Los expertos afirman que la Estrategia mundial para la salud de las mujeres, los niños y los adolescentes, puesta en marcha por la ONU en 2015, ofrece el marco legal adecuado para impulsar y coordinar la inversión, según las necesidades de cada país.

Patton recuerda que "esta generación de gente joven puede transformar el futuro de todos", y señala que "no hay tarea más urgente en la sanidad mundial que asegurar que tienen los recursos que necesitan". "Será urgente invertir en su salud, educación, modo de vida y participación", advierte.

Después de la primera infancia, la adolescencia es el periodo de desarrollo más importante en el ser humano, cuando se activan procesos físicos y emocionales clave.

Algunos de los problemas y hábitos que se sufren como adulto surgen en esa época, como transtornos mentales, obesidad, adicción al tabaco y a otras sustancias o el sexo sin protección, enumera la comisión en su informe.

Según esta investigación, algunas de las principales causas de muerte entre los adolescentes son los accidentes de tráfico, las autolesiones, la violencia y la tuberculosis.

La principal causa de mortalidad entre las mujeres son los transtornos del embarazo y el parto, que afectan a 17 % de las jóvenes de 20 a 24 años y un 11,5 % de las de 15 a 19.

Entre los niños de 10 a 14 años, el mayor factor de mortalidad, que no ha cambiado en más de dos décadas, es el agua no potable y las condiciones insalubres, y 12 % de niñas mueren de diarrea y dolencias intestinales.

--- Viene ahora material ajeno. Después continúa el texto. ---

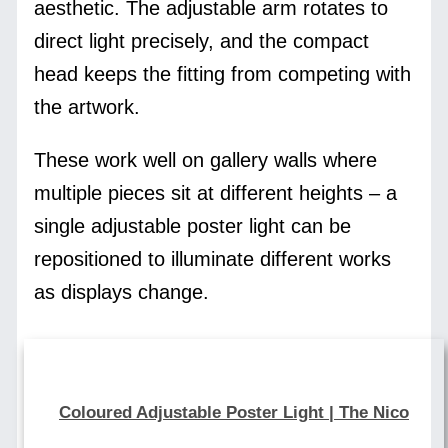
aesthetic. The adjustable arm rotates to
direct light precisely, and the compact
head keeps the fitting from competing with
the artwork.
These work well on gallery walls where
multiple pieces sit at different heights – a
single adjustable poster light can be
repositioned to illuminate different works
as displays change.
Coloured Adjustable Poster Light | The Nico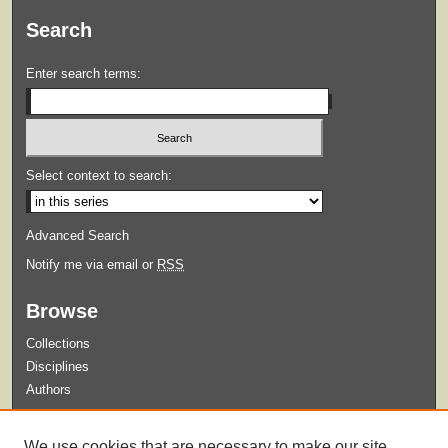
Search
Enter search terms:
Select context to search:
Advanced Search
Notify me via email or
RSS
Browse
Collections
Disciplines
Authors
Submit
We use cookies that are necessary to make our site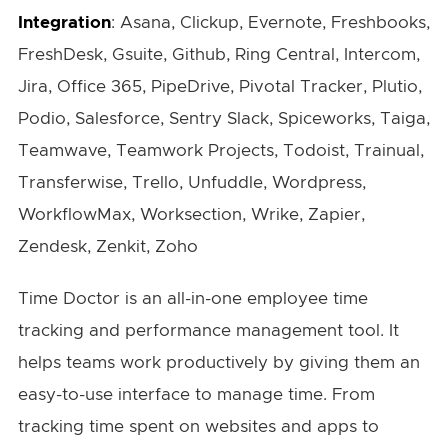
Integration
: Asana, Clickup, Evernote, Freshbooks,
FreshDesk, Gsuite, Github, Ring Central, Intercom,
Jira, Office 365, PipeDrive, Pivotal Tracker, Plutio,
Podio, Salesforce, Sentry Slack, Spiceworks, Taiga,
Teamwave, Teamwork Projects, Todoist, Trainual,
Transferwise, Trello, Unfuddle, Wordpress,
WorkflowMax, Worksection, Wrike, Zapier,
Zendesk, Zenkit, Zoho
Time Doctor is an all-in-one employee time
tracking and performance management tool. It
helps teams work productively by giving them an
easy-to-use interface to manage time. From
tracking time spent on websites and apps to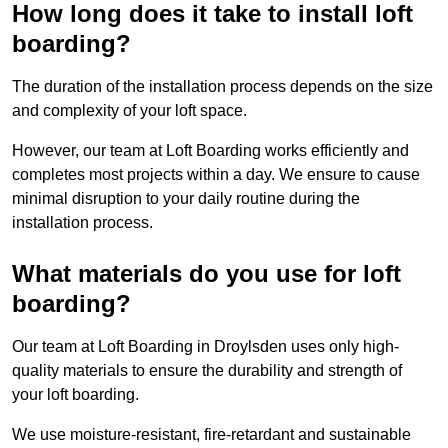
How long does it take to install loft
boarding?
The duration of the installation process depends on the size
and complexity of your loft space.
However, our team at Loft Boarding works efficiently and
completes most projects within a day. We ensure to cause
minimal disruption to your daily routine during the
installation process.
What materials do you use for loft
boarding?
Our team at Loft Boarding in Droylsden uses only high-
quality materials to ensure the durability and strength of
your loft boarding.
We use moisture-resistant, fire-retardant and sustainable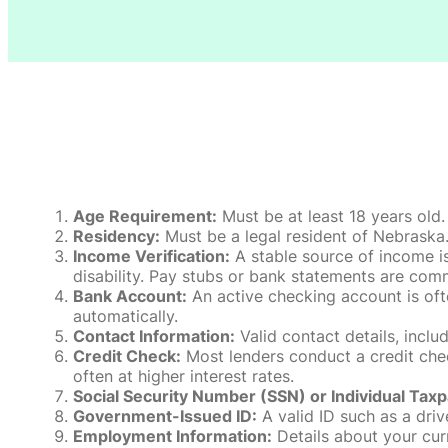
Age Requirement:
Must be at least 18 years old.
Residency:
Must be a legal resident of Nebraska. P
Income Verification:
A stable source of income is
disability. Pay stubs or bank statements are comm
Bank Account:
An active checking account is oft
automatically.
Contact Information:
Valid contact details, incl
Credit Check:
Most lenders conduct a credit check
often at higher interest rates.
Social Security Number (SSN) or Individual Taxp
Government-Issued ID:
A valid ID such as a drive
Employment Information:
Details about your cur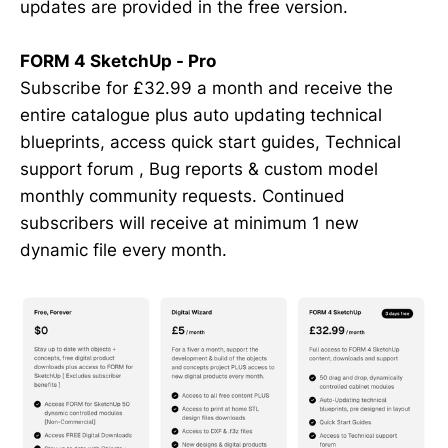
updates are provided in the free version.
FORM 4 SketchUp - Pro
Subscribe for £32.99 a month and receive the
entire catalogue plus auto updating technical
blueprints, access quick start guides, Technical
support forum , Bug reports & custom model
monthly community requests. Continued
subscribers will receive at minimum 1 new
dynamic file every month.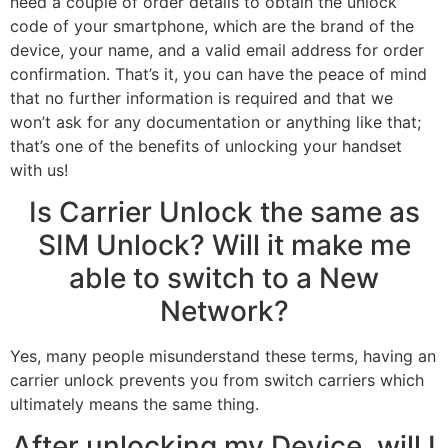
need a couple of order details to obtain the unlock
code of your smartphone, which are the brand of the
device, your name, and a valid email address for order
confirmation. That’s it, you can have the peace of mind
that no further information is required and that we
won’t ask for any documentation or anything like that;
that’s one of the benefits of unlocking your handset
with us!
Is Carrier Unlock the same as
SIM Unlock? Will it make me
able to switch to a New
Network?
Yes, many people misunderstand these terms, having an
carrier unlock prevents you from switch carriers which
ultimately means the same thing.
After unlocking my Device, will I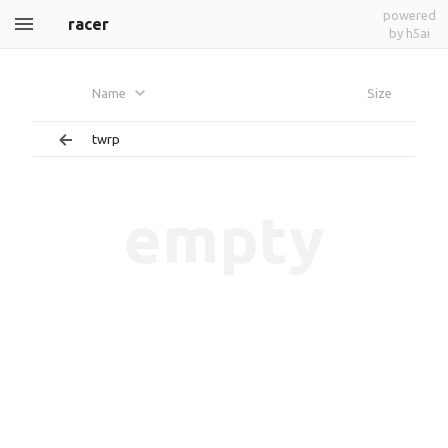
powered
racer
by h5ai
Name
Size
twrp
empty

Los problemas de salud dominantes entre los adolescentes son lesiones, transtornos mentales, enfermedades infecciosas y problemas de salud sexual, mientras que tanto chicos y chicas de entre 10 y 14 años sufren deficiencia de hierro y las jóvenes de 15 a 24 años se ven muy afectadas por la depresión.

El principal factor que puede mejorar la salud de los adolescentes es "garantizar el acceso gratuito a una educación secundaria de calidad", pues está comprobado que se retrasan los embarazos y se mejora el cuidado de la salud personal, apunta Patton.

Para mejorar la atención a este grupo de edad, los expertos recomiendan garantizar el acceso a la salud, involucrarles a través de la tecnología digital, formar adecuadamente al personal sanitario y asegurar que los servicios no son discriminatorios, con protección de la información confidencial.

Además, se debe legislar para protegerles de embarazos prematuros -por ejemplo, subiendo a los 18 años la edad mínima de matrimonio- y reducir la exposición a la violencia, entre otras cosas.